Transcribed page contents
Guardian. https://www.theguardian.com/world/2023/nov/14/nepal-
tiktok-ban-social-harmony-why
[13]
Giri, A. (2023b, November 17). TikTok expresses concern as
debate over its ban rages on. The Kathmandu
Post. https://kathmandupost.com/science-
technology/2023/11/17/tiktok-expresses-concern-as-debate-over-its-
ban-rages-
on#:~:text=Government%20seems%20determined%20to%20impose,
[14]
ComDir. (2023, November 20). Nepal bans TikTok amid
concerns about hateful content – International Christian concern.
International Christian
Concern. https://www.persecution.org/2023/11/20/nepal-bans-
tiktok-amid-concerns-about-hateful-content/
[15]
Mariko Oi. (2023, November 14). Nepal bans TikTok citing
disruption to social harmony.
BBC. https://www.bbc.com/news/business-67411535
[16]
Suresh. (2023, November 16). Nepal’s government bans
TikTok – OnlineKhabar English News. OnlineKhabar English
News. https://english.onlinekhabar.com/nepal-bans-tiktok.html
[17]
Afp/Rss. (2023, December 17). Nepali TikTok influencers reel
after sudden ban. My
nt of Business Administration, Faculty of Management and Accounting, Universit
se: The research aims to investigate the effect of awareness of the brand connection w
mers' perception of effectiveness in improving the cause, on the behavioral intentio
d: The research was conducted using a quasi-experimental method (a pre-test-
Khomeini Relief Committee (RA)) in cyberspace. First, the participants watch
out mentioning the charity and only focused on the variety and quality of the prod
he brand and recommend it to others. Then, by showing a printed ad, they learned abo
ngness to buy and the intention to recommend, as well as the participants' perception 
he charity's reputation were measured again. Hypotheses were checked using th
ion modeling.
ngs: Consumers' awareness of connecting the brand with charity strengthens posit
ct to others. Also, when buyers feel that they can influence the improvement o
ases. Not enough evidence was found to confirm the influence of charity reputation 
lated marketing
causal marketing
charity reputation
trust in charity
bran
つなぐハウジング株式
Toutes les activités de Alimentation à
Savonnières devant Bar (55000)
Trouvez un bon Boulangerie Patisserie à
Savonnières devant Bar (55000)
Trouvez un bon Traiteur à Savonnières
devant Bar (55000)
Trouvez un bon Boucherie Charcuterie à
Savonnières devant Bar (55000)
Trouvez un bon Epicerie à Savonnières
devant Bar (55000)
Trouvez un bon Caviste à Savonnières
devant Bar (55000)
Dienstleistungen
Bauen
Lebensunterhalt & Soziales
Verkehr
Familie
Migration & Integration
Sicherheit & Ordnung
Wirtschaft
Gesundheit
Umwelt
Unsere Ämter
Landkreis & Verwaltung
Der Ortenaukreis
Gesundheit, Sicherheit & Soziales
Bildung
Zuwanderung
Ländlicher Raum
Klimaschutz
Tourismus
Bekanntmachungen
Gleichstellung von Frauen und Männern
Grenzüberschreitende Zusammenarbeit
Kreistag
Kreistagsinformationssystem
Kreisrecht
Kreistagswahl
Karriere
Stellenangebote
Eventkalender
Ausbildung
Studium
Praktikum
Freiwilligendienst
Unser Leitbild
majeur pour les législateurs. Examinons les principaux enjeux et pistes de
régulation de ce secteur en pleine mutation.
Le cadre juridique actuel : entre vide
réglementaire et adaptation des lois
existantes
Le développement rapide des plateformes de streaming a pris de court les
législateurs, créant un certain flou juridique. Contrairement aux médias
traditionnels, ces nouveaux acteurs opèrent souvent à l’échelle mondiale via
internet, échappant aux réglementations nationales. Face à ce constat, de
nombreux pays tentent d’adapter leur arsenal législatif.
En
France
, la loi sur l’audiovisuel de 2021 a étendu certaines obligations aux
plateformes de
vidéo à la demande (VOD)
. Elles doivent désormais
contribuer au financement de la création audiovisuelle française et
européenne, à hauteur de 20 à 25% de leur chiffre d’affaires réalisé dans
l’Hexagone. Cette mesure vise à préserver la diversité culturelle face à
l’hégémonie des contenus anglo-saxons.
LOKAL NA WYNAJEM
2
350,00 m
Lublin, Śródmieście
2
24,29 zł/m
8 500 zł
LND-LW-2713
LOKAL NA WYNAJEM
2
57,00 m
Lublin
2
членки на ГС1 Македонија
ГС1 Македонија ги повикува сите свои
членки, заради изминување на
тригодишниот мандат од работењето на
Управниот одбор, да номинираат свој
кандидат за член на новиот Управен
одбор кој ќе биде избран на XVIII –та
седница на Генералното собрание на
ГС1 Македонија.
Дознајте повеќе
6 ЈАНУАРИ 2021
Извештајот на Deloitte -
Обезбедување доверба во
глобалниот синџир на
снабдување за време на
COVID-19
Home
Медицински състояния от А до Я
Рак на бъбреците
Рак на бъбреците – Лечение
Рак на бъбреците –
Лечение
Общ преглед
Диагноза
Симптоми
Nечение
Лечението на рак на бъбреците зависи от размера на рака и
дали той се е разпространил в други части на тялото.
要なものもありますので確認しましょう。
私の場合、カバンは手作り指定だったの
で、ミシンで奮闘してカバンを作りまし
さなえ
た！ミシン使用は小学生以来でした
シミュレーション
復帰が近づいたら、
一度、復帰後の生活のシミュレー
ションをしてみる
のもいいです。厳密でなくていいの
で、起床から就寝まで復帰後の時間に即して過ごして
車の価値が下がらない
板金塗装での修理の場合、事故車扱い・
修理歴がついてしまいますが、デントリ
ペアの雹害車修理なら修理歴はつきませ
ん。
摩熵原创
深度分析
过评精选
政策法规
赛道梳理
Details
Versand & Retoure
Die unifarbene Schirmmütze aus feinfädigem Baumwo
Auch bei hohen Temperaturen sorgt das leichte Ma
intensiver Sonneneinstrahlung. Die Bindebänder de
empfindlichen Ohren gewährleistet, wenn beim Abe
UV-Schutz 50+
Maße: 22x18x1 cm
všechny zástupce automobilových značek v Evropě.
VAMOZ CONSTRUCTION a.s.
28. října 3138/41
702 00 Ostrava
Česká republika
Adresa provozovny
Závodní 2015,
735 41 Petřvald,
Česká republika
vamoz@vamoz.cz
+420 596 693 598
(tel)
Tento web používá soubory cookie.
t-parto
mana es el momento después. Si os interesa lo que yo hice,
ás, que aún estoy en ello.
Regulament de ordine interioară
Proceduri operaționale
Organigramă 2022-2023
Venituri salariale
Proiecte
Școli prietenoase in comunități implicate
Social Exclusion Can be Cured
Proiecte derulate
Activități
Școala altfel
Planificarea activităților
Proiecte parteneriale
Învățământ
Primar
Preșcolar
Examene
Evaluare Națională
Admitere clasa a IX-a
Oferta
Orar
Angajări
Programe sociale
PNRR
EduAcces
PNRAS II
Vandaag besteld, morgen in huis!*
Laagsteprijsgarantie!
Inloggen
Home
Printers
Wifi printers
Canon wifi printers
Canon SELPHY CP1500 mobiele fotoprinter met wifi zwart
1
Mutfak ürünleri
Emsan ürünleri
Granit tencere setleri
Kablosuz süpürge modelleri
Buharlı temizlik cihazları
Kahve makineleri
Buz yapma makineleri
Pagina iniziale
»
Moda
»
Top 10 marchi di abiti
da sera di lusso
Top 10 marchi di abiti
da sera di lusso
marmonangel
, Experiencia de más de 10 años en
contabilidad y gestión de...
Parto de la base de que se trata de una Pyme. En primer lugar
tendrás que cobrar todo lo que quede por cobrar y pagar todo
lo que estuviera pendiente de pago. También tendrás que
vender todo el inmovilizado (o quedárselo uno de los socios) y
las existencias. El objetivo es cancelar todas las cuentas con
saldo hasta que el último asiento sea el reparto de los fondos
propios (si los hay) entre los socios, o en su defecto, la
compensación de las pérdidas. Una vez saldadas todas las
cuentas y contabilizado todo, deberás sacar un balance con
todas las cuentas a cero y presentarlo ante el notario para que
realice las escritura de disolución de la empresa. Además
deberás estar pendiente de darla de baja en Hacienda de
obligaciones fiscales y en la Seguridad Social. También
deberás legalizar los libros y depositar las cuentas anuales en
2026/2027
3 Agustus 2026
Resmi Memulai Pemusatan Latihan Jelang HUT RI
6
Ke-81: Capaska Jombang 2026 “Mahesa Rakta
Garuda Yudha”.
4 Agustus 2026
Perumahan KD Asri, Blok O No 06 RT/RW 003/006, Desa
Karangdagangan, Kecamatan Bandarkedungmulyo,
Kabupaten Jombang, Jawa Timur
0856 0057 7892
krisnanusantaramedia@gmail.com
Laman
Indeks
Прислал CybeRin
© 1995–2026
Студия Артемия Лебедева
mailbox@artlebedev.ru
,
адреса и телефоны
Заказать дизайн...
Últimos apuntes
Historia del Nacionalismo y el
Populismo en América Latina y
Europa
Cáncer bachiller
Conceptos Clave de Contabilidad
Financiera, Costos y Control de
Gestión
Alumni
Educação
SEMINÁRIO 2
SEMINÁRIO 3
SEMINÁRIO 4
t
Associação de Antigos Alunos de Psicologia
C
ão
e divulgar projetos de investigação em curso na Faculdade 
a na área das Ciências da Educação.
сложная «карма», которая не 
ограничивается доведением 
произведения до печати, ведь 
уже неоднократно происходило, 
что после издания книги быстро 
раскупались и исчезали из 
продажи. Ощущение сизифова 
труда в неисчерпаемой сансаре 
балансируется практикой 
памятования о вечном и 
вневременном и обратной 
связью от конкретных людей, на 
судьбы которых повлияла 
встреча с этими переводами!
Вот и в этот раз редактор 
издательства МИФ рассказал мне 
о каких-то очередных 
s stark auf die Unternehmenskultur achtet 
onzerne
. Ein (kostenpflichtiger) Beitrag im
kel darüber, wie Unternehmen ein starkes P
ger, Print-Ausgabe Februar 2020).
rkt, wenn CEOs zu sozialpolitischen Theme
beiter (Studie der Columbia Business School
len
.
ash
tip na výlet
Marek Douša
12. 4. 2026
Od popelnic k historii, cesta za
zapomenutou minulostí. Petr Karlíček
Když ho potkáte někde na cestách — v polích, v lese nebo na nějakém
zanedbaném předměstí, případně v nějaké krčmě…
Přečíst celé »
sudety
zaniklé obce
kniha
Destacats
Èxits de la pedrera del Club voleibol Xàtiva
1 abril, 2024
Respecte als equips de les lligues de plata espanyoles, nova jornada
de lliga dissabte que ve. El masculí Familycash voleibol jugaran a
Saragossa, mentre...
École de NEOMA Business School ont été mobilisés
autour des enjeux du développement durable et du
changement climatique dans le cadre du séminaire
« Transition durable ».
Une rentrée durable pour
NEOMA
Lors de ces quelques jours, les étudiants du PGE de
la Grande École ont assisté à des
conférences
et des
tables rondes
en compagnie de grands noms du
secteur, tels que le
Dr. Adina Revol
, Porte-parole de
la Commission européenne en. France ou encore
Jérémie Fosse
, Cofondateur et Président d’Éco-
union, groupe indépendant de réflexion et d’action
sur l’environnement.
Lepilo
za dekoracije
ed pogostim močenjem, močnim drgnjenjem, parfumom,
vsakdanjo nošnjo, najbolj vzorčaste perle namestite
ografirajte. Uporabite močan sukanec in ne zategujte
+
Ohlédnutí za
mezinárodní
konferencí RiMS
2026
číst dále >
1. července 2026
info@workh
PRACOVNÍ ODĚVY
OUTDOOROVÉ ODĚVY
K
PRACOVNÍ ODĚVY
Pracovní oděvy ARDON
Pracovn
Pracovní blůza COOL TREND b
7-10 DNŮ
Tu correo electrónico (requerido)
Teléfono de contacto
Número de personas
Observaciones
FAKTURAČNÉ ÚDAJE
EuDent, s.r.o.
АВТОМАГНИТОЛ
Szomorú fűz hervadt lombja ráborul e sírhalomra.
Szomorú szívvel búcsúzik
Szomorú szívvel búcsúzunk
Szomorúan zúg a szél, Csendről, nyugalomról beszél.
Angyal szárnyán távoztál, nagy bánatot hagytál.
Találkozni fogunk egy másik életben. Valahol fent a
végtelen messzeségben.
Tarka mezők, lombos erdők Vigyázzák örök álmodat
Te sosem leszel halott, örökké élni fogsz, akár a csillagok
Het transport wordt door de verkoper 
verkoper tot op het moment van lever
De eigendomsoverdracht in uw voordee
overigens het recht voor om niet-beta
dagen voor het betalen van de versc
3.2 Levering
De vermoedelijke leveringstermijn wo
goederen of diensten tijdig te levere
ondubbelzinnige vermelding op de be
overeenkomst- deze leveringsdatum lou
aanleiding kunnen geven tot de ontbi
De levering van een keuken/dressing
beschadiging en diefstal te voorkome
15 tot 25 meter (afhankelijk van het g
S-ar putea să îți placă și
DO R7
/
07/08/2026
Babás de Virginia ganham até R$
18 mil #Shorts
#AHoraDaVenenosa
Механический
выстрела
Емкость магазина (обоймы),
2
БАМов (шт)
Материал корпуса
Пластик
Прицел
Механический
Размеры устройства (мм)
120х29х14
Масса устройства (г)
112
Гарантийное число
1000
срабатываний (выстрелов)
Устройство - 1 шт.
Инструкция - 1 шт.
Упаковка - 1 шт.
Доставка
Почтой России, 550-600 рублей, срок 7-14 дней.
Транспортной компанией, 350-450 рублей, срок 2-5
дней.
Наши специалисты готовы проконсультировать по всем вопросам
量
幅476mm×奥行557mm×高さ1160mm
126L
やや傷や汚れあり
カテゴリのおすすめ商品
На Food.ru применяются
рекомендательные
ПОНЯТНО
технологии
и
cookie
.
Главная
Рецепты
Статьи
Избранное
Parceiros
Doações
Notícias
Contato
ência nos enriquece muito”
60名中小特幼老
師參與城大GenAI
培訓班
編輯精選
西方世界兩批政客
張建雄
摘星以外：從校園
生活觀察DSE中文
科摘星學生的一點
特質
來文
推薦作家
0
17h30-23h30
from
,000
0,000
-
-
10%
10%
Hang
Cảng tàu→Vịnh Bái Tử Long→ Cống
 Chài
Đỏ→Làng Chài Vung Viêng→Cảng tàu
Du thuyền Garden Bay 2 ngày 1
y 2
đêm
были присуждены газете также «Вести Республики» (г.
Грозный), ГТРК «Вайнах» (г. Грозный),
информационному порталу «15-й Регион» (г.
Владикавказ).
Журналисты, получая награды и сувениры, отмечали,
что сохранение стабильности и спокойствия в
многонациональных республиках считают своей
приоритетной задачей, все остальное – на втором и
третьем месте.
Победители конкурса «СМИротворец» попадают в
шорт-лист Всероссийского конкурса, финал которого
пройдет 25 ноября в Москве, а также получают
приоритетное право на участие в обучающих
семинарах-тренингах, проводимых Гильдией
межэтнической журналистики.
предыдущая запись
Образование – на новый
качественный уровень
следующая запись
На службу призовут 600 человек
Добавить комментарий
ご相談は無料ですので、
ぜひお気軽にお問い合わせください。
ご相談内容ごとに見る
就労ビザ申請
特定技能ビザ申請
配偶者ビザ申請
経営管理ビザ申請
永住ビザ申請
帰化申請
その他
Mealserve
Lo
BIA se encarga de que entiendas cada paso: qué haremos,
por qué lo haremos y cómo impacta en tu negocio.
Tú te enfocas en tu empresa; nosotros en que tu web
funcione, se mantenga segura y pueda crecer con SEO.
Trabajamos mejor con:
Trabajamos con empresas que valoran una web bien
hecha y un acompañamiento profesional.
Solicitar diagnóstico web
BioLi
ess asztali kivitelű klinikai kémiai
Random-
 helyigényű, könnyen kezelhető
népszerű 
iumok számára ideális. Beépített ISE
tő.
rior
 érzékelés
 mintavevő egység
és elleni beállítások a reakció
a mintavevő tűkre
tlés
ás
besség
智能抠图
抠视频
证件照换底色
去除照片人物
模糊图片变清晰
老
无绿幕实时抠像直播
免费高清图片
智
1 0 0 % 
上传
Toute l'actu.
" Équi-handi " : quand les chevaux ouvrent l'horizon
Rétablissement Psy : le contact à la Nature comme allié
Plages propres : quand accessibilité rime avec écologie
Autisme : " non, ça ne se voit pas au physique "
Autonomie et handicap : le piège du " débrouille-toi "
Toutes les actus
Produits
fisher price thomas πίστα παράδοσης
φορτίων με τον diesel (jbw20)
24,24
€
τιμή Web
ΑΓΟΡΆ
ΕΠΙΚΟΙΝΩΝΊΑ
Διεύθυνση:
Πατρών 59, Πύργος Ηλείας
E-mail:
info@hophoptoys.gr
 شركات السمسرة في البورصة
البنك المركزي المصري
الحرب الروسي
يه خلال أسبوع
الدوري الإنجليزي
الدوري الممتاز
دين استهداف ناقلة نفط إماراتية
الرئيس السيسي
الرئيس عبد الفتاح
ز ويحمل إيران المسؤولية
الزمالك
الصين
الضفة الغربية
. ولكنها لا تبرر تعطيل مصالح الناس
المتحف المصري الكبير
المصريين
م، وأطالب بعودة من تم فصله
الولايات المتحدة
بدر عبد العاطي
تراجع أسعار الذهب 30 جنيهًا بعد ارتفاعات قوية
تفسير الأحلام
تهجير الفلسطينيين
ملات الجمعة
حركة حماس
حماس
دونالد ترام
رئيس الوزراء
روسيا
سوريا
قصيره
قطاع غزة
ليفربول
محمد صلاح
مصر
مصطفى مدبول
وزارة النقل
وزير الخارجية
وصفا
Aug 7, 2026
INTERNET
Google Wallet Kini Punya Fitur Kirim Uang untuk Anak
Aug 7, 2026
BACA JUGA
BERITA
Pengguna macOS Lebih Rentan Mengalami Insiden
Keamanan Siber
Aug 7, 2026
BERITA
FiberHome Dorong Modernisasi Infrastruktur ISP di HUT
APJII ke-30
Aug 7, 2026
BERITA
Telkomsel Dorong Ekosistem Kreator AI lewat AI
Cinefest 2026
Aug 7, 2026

DIRECTIONS |
Output only an exact transcription of the lines above from the one with "702 00 Ostrava" up to and including the one with "Buharlı temizlik cihazları".

RESULT FOR THIS EXERCISE |
702 00 Ostrava
Česká republika
Adresa provozovny
Závodní 2015,
735 41 Petřvald,
Česká republika
vamoz@vamoz.cz
+420 596 693 598
(tel)
Tento web používá soubory cookie.
t-parto
mana es el momento después. Si os interesa lo que yo hice,
ás, que aún estoy en ello.
Regulament de ordine interioară
Proceduri operaționale
Organigramă 2022-2023
Venituri salariale
Proiecte
Școli prietenoase in comunități implicate
Social Exclusion Can be Cured
Proiecte derulate
Activități
Școala altfel
Planificarea activităților
Proiecte parteneriale
Învățământ
Primar
Preșcolar
Examene
Evaluare Națională
Admitere clasa a IX-a
Oferta
Orar
Angajări
Programe sociale
PNRR
EduAcces
PNRAS II
Vandaag besteld, morgen in huis!*
Laagsteprijsgarantie!
Inloggen
Home
Printers
Wifi printers
Canon wifi printers
Canon SELPHY CP1500 mobiele fotoprinter met wifi zwart
1
Mutfak ürünleri
Emsan ürünleri
Granit tencere setleri
Kablosuz süpürge modelleri
Buharlı temizlik cihazları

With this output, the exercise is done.